Quando l’acqua interagisce con la roccia, gli agenti chimici atmosferici formano argille e altri minerali idrati che contengono acqua come parte della loro struttura minerale. Questo processo si verifica sia sulla Terra che su Marte. Sulla Terra, la vecchia crosta si scioglie continuamente nel mantello e forma nuova crosta ai confini delle placche, riciclando l’acqua e altre molecole nell’atmosfera attraverso il vulcanismo. Su Marte, invece, non essendoci placche tettoniche, quando la superficie diventa arida lo rimane per sempre. Nel loro modello, il volume d’acqua che partecipa al ciclo idrologico è diminuito del 40-95 per cento durante il periodo Noachiano (circa 3.7-4.1 miliardi di anni fa), raggiungendo i valori attuali circa 3 miliardi di anni fa. «I materiali idratati sul nostro pianeta vengono continuamente riciclati attraverso la tettonica delle placche», dice Michael Meyer del Mars Exploration Program della Nasa. «Poiché abbiamo misurazioni da più veicoli spaziali, possiamo osservare che su Marte l’acqua non si ricicla e quindi ora dev’essere rinchiusa nella crosta, oppure persa nello spazio».

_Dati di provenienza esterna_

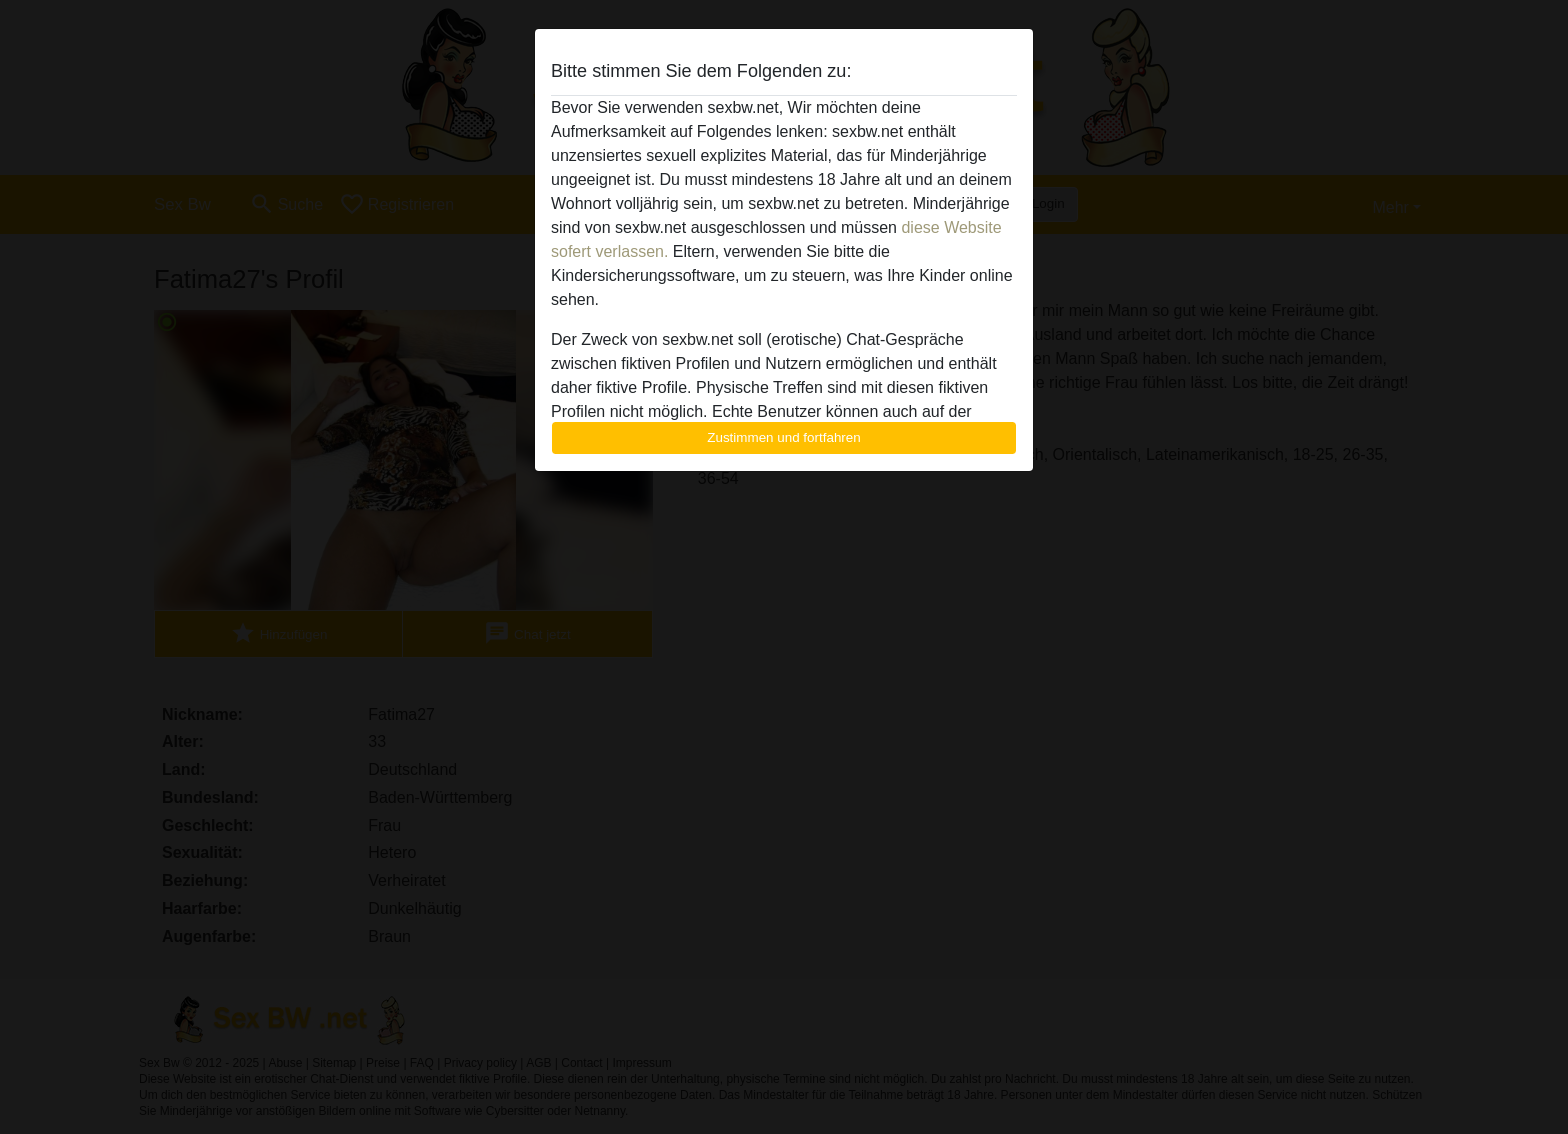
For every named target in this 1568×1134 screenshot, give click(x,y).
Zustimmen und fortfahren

Uno degli obiettivi principali del rover Perseverance della Nasa è l’astrobiologia, che include la ricerca di tracce di una eventuale vita microbica pregressa. Il rover caratterizzerà la geologia del pianeta e il suo clima passato, aprirà la strada all’esplorazione umana del Pianeta rosso e sarà la prima missione a raccogliere roccia marziana e regolite. Scheller e Bethany Ehlmann, co-autrice dello studio, aiuteranno nelle operazioni del rover per raccogliere questi campioni, che verranno portati sulla Terra con il programma Mars Sample Return. La comprensione dell’evoluzione dell’ambiente marziano è fondamentale per comprendere i risultati delle analisi dei campioni portati sulla Terra, nonché per capire come sui pianeti rocciosi l’abitabilità cambia nel tempo.